Alka Patel Archive: Afghanistan and Iran, Art and Architecture
The Alka Patel Archive comprises approximately 15,000 images of objects, buildings, and archaeological sites throughout South Asia (India and Pakistan), Iran, Afghanistan, and Cuba. It presents Dr. Patel’s scholarly research of the last 20 years, and her collaboration with Dr. Maureen Burns, visual resources consultant and project manager, and a number of students for metadata research and entry. In her teaching and scholarship, Patel has emphasized primary study of material culture, particularly of less-known artistic/architectural traditions. Given the uncertainty of access to many regions where Patel has led fieldwork, she has pursued a wide chronological and geographical range of documentation. She believes that providing well-researched images to scholars and teachers is essential for a thorough understanding of understudied world regions.
Dr. Patel’s documentation in Iran and Afghanistan results from her research on the Ghurid dynasty (c. 1149-1215), which originated in central Afghanistan, on the eastern peripheries of the Persianate cultural world dominated by the Saljuqs of Iran (late 10th-mid-12th centuries). Patel aimed to contextualize the Saljuq-Iranian heritage of the Ghurids in order to understand its adaptation not only in the Ghurid homelands but also in their eastern territories.
In Iran, Patel focused on the material culture and built environment of the Saljuq through later Safavid (1501-1732) and early Qajar (19th century) periods. Emphasizing the multilayered landscape of Iran’s cultural history, in Isfahan, for example, Patel documented its less studied Saljuq-era Congregational Mosque, as well as the famous Maidan-i Shah and Chehel Sutun Palace of the Safavid era.

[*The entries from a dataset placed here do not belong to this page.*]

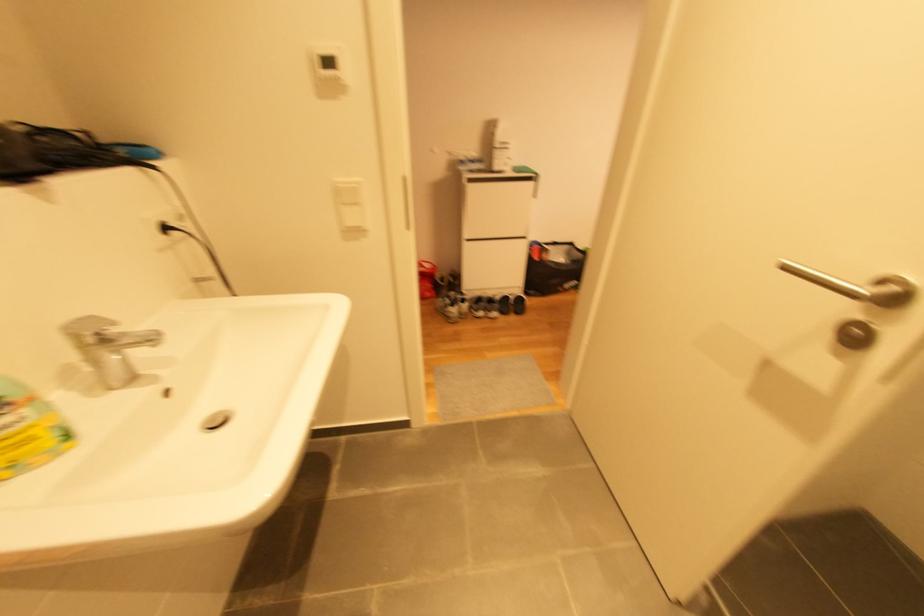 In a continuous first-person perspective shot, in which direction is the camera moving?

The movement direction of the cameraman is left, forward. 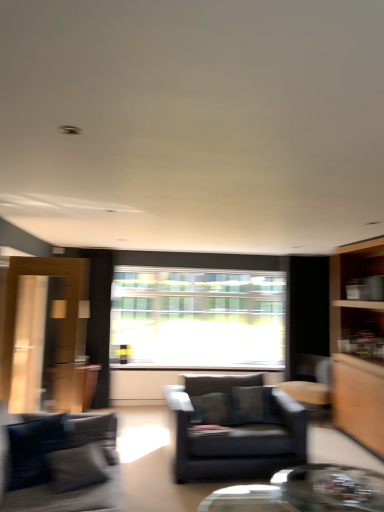 Question: From a real-world perspective, is dark blue fabric couch at lower left below transparent glass coffee table at lower center?

Choices:
 (A) yes
 (B) no

Answer: (B)

Question: Considering the relative sizes of dark blue fabric couch at lower left and transparent glass coffee table at lower center in the image provided, is dark blue fabric couch at lower left taller than transparent glass coffee table at lower center?

Choices:
 (A) yes
 (B) no

Answer: (A)

Question: Considering the relative positions of dark blue fabric couch at lower left and transparent glass coffee table at lower center in the image provided, is dark blue fabric couch at lower left to the left of transparent glass coffee table at lower center from the viewer's perspective?

Choices:
 (A) no
 (B) yes

Answer: (B)

Question: Is transparent glass coffee table at lower center at the back of dark blue fabric couch at lower left?

Choices:
 (A) yes
 (B) no

Answer: (B)

Question: Considering the relative sizes of dark blue fabric couch at lower left and transparent glass coffee table at lower center in the image provided, is dark blue fabric couch at lower left wider than transparent glass coffee table at lower center?

Choices:
 (A) no
 (B) yes

Answer: (A)

Question: Is dark blue fabric couch at lower left completely or partially outside of transparent glass coffee table at lower center?

Choices:
 (A) no
 (B) yes

Answer: (B)

Question: Can transparent glass window at center be found inside matte black armchair at center?

Choices:
 (A) no
 (B) yes

Answer: (A)

Question: Considering the relative sizes of matte black armchair at center and transparent glass window at center in the image provided, is matte black armchair at center shorter than transparent glass window at center?

Choices:
 (A) yes
 (B) no

Answer: (A)

Question: Is the position of matte black armchair at center less distant than that of transparent glass window at center?

Choices:
 (A) no
 (B) yes

Answer: (B)

Question: Is matte black armchair at center positioned with its back to transparent glass window at center?

Choices:
 (A) no
 (B) yes

Answer: (B)

Question: Can you confirm if matte black armchair at center is smaller than transparent glass window at center?

Choices:
 (A) yes
 (B) no

Answer: (B)

Question: Does matte black armchair at center touch transparent glass window at center?

Choices:
 (A) yes
 (B) no

Answer: (B)

Question: Is transparent glass window at center surrounding transparent glass coffee table at lower center?

Choices:
 (A) no
 (B) yes

Answer: (A)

In Afghanistan, Patel’s documentation encompassed extensive and rare coverage of ancient Buddhist sites such as Mes Aynak – still under threat from copper mining and development. Patel’s archive also includes better known monuments of the Ghurid dynasty, such as the Great Mosque (Jami Masjid) of Herat, c. 1200 CE, and the few remains of the Ghurid mausoleum (the c.1200 original structure was largely replaced in the 1940s). Patel also documented the remains of Herat’s iconic Musallah (destroyed in the mid-19th century), such as the mausoleum of the Timurid queen Gawhar Shad, and the standing minarets of the Madrasa of Husain Baiqara.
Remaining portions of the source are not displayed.